Exercise in exact copying: restate word for word only the lines below from the one containing "ROMANTISCH VAN KRAFT MET" through the one containing "Бонеты морозильные", omitting any pictures.

- - - - -

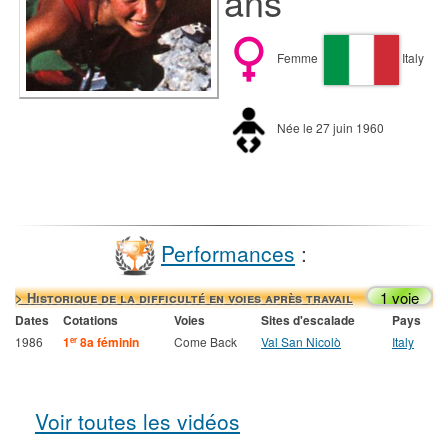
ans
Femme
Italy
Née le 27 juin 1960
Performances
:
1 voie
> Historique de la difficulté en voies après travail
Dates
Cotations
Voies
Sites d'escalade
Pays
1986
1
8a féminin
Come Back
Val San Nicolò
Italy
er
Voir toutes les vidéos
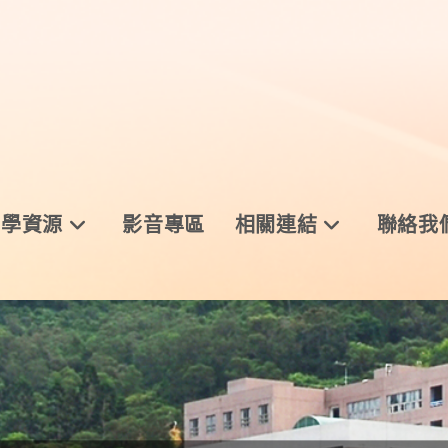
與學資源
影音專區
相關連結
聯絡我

- - - - -

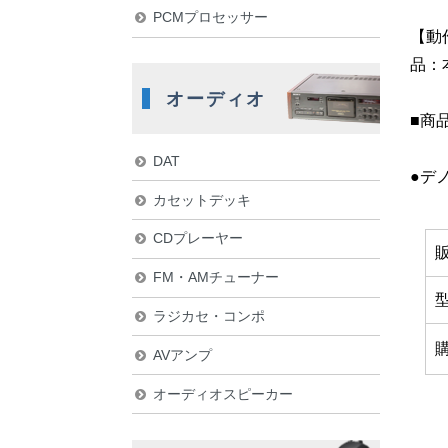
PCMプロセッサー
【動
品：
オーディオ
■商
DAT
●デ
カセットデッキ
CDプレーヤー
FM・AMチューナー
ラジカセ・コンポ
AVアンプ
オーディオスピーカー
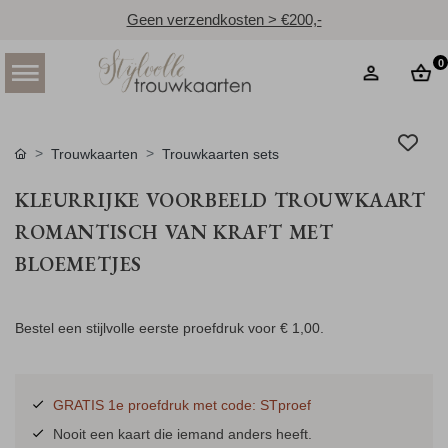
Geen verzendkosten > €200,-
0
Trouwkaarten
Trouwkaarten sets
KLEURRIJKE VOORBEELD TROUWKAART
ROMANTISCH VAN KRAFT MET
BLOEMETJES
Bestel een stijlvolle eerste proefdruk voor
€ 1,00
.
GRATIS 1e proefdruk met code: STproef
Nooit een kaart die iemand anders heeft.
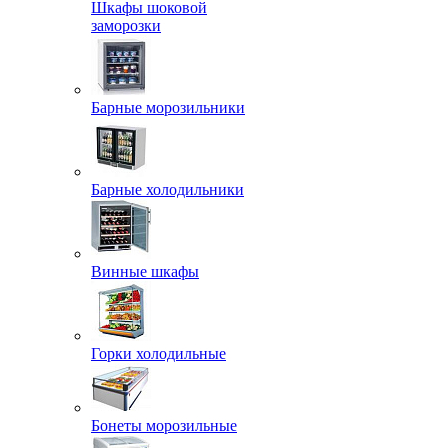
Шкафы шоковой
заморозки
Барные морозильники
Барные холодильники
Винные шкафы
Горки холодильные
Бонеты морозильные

- - - - -

* Written response
ROMANTISCH VAN KRAFT MET
BLOEMETJES
Bestel een stijlvolle eerste proefdruk voor
€ 1,00
.
GRATIS 1e proefdruk met code: STproef
Nooit een kaart die iemand anders heeft.
Шкафы шоковой
заморозки
Барные морозильники
Барные холодильники
Винные шкафы
Горки холодильные
Бонеты морозильные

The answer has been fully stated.